Вальдо слушалъ. Но въ ея словахъ звучала ему не исповѣдь, не признанія сильнаго, гордаго, мятежнаго женскаго сердца; для него это были просто слова, имѣвшія лишь общее значеніе. Онъ тупыми печальными глазами взглянулъ на небо, сверкавшее звѣздами.
— Да, — сказалъ онъ, — вотъ такъ лежишь, думаешь, думаешь… и видишь, что не стоитъ дѣлать ничего на свѣтѣ. Міръ такъ великъ, человѣкъ такъ малъ…
Она быстро тряхнула головой.
— Нѣтъ, нѣтъ; такъ далеко заглядывать ненужно; это безуміе, Вальдо, это болѣзнь. Мы знаемъ, что дѣла людскія не вѣчны и ничего истинно-великаго мы не сдѣлаемъ. Моисей тоже умеръ, и всѣ пророки… А книги, которыми жили наши бабушки, покрылись плѣсенью и гніютъ. И поэтъ, и живописецъ, актеръ должны напередъ знать, что едва успѣютъ замереть крики восторга, ими возбужденнаго, какъ уже ихъ имена становятся чужды міру и сами они все равно, что верстовые столбы на дорогѣ: мимо ихъ прошли и забыли. Иные люди думали, что навѣки вѣчные оставили свой слѣдъ въ человѣчествѣ, но время и ихъ смыло, какъ смываетъ цѣлыя горы и цѣлые материки. — Она приподнялась на локтѣ. — Да если бы и возможно было облагодетельствовать человѣчество и до конца оставить ему слѣды своего труда, что въ этомъ особенно привлекательнаго? Само человѣчество не болѣе какъ преходящій цвѣтокъ на деревѣ времени; прежде чѣмъ онъ расцвѣлъ, цвѣли другіе, и будутъ цвѣсть, когда онъ опадетъ. Гдѣ былъ человѣкъ во времена дицинодонта[6], когда мохнатыя чудовища валялись въ допотопной грязи? И будетъ ли человѣкъ существовать въ слѣдующіе періоды міросозданія?
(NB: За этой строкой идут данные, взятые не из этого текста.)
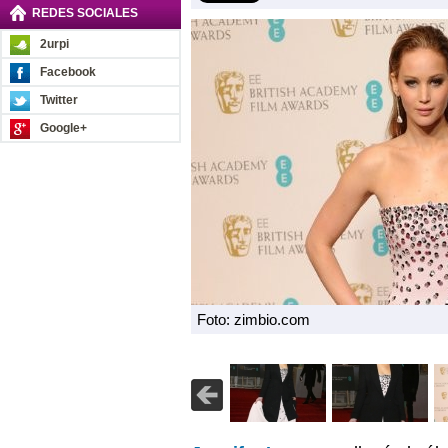
REDES SOCIALES
2urpi
Facebook
Twitter
Google+
Foto: zimbio.com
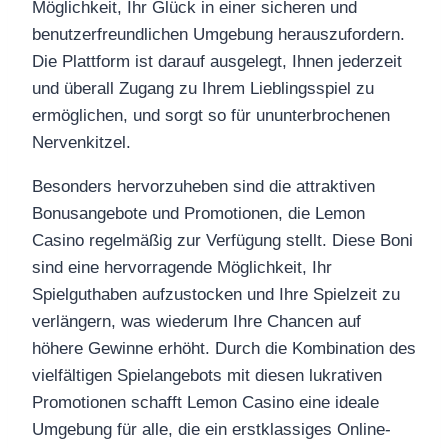
Möglichkeit, Ihr Glück in einer sicheren und
benutzerfreundlichen Umgebung herauszufordern.
Die Plattform ist darauf ausgelegt, Ihnen jederzeit
und überall Zugang zu Ihrem Lieblingsspiel zu
ermöglichen, und sorgt so für ununterbrochenen
Nervenkitzel.
Besonders hervorzuheben sind die attraktiven
Bonusangebote und Promotionen, die Lemon
Casino regelmäßig zur Verfügung stellt. Diese Boni
sind eine hervorragende Möglichkeit, Ihr
Spielguthaben aufzustocken und Ihre Spielzeit zu
verlängern, was wiederum Ihre Chancen auf
höhere Gewinne erhöht. Durch die Kombination des
vielfältigen Spielangebots mit diesen lukrativen
Promotionen schafft Lemon Casino eine ideale
Umgebung für alle, die ein erstklassiges Online-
Человѣкъ искра, тѣнь, пыль разносимая вѣтромъ. Мы уже наполовину умерли. Все это одна мечта.
"Знаю я эти мысли. Когда горячка жизни еще распаляетъ насъ, когда мы съума сходимъ отъ жажды дѣятельности, знанія, славы, тогда онѣ дѣйствуютъ успокоительно, умѣряя жаръ и охлаждая бушующую кровь. Но это все-таки не пища, а ядъ. Можно употреблять его какъ лѣкарство, но питаться имъ нельзя, отъ него кровь стынетъ; это все равно, что смерть. А этого не надо, Вальдо, я хочу, чтобы твоя жизнь была хороша и прошла не даромъ. Ты возвышеннѣе и сильнѣе меня, и настолько лучше, насколько ангелъ лучше грѣшнаго человѣка. Твою жизнь надо употребить на что нибудь хорошее.
— Да, будемъ работать, — сказалъ онъ.
Она придвинула голову еще ближе въ его головѣ и лежала тихо, чувствуя прикосновеніе его черныхъ кудрей.
Доссъ, лежавшій около хозяина, перелѣзъ черезъ скамейку, легъ въ ней на колѣни и свернулся клубкомъ. Она укрыла его концомъ своей юбки и всѣ трое долго сидѣли неподвижно.
— Вальдо, — сказала вдругъ Линдель, — а вѣдь онѣ смѣются надъ нами!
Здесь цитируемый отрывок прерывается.